У него будто гора с плеч спала.

— Как скажешь… Спасибо за него…

Появился Стефани, сама наивность. Когда-то он выступал в легчайшем весе, но, добившись весьма скромных успехов, рано оставил бокс и стал помогать Бодони. Вид у него был чахлый, и казалось, он гниет изнутри. Я его всегда недолюбливал, и он мне платил той же монетой. Однако, надо признать, глаз у него был острый, наметанный. Он, как никто, умел подметить слабость противника и подсказать тебе брюзгливым тоном: «У него устала левая!» или же «Он в предциррозном состоянии!», что, как вы поняли, означало, твой соперник плохо переносит удары в печень.

Что касается манеры одеваться, Стефани до крайности подражал патрону. Он тоже щеголял в голубых брюках и свитере, считая, видимо, что таким образом лучше подчеркивается единство команды.

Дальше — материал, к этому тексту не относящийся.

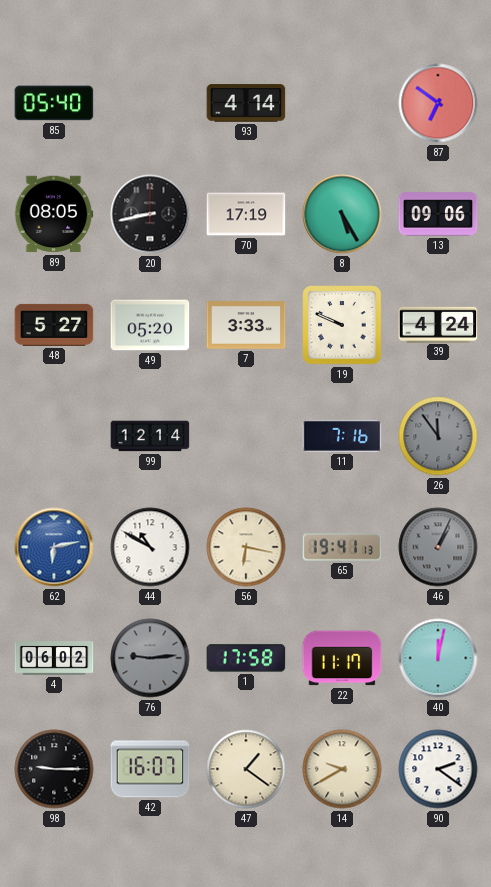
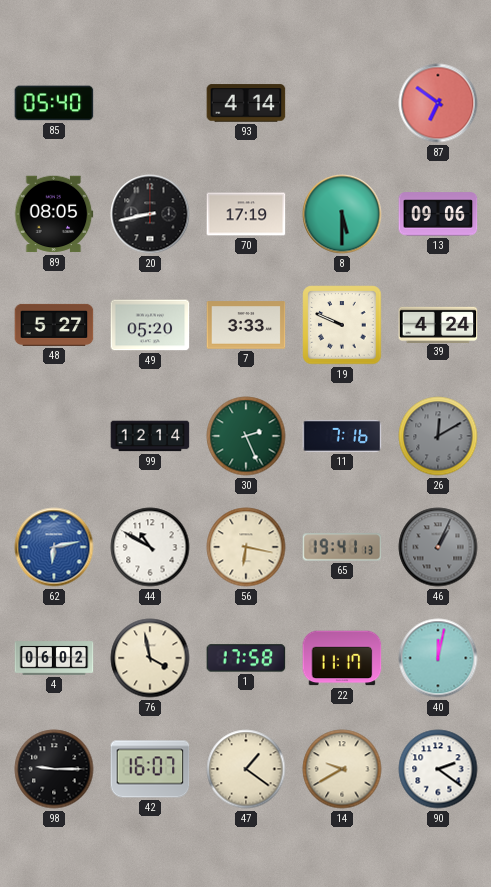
8: 5:25 -> 5:30
30: none -> 2:26
26: 11:54 -> 12:10
76: 9:14 -> 3:58
76 dial: grey -> cream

Перед тем как нам выйти на ринг, состоялась встреча боксеров полусреднего веса… Оба — жалкая посредственность. Голдейн, будучи уверенным, что один наш матч обеспечит полный сбор, не потрудился обставить его получше. Несчастные парни безрезультатно топтались на ринге все шесть положенных раундов и были освистаны, как безголосые теноры. Шум из зала доносился до раздевалок… Меня устраивало, что нашей встрече предшествует такой неинтересный матч… Публика, руководствуясь естественным чувством самозащиты, в таких случаях к вам настроена благожелательно, поскольку бокс, который демонстрируют спортсмены вроде нас с Андриксом, выше на сто порядков.

По тем шиканью и свисту, которые доносились до моих ушей, я понял, что зал полон.

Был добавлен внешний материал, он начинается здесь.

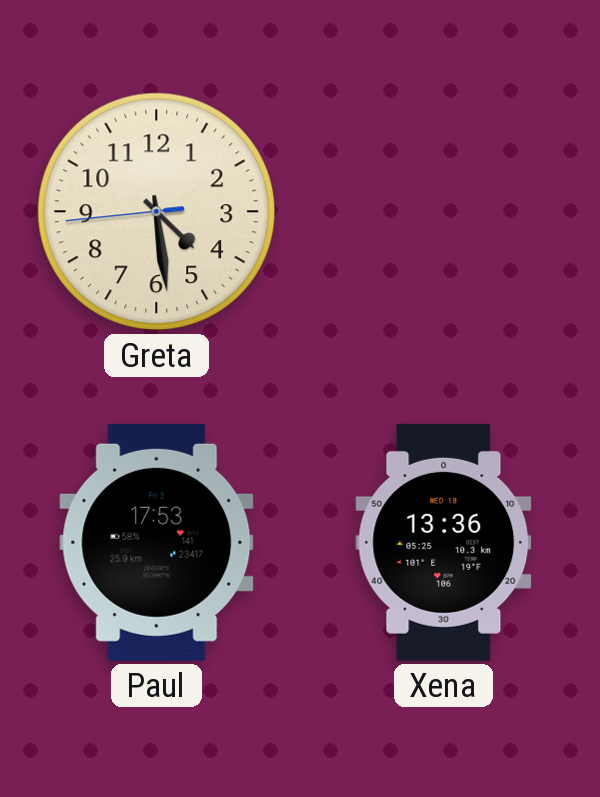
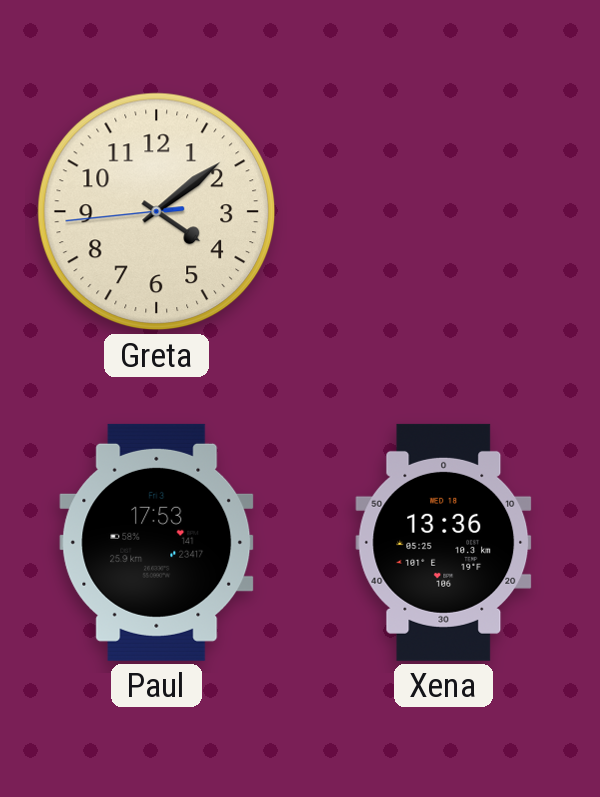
Greta: 4:28 -> 4:08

— Похоже, народу хватает, а? — прошептал я.

Стефани поморщился.

— Ни одного свободного места, старина… Голдейн рвет на себе волосья. Говорит, что кресла у ринга мог бы продать по восемь кусков без проблем…

— Этот надутый индюк всегда прикидывает, сколько он теряет, вместо того чтоб подсчитывать прибыль!

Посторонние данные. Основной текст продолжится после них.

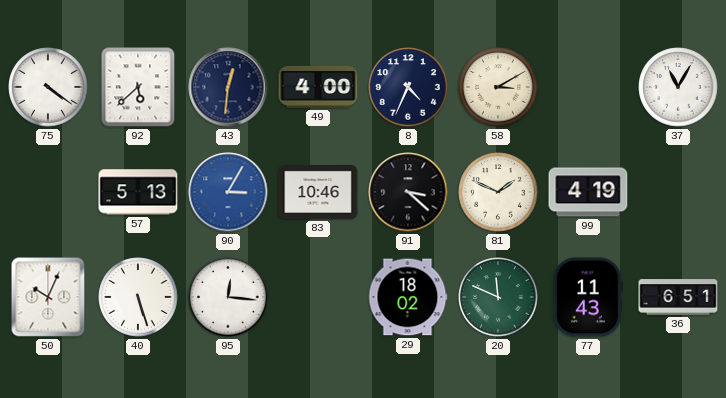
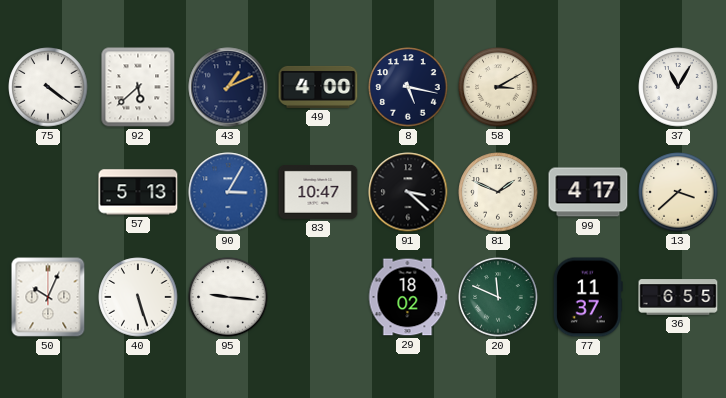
43: 12:31 -> 1:11
8: 4:34 -> 5:17
83: 10:46 -> 10:47
99: 4:19 -> 4:17
13: none -> 3:38
95: 12:16 -> 9:16
77: 11:43 -> 11:37
36: 6:51 -> 6:55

— Не волнуйся, подсчитает!

Я повернулся к Кати.

— Ну как, собираешься присутствовать на кровавом поединке в кругу семьи?

Кати, бледная как смерть, все же постаралась улыбнуться.

— Да, Боб…

Я нежно поцеловал ее в губы. Они были холодны, как и мои. Потом, отвернувшись, я, как обычно, перекрестился. Есть такие, кто крестится на ринге, публике, всегда жадной до сантиментов, это нравится, но я не признаю показухи… Не подумайте, однако, что я какой-нибудь святоша… Просто сохранил с детства нечто вроде веры, которая дает о себе знать в самые ответственные минуты. Кати это не нравится, она считает это слабостью…

Бодо, вернувшийся после нашего разговора к Жо, приоткрыл дверь.

— Давай, gо[3]! — бросил он…

Мы вышли: Монтескью, Стефани, Кати и я. Остальные нас опередили и, попав во власть исступленно орущего зала, приближались к освещенному квадрату.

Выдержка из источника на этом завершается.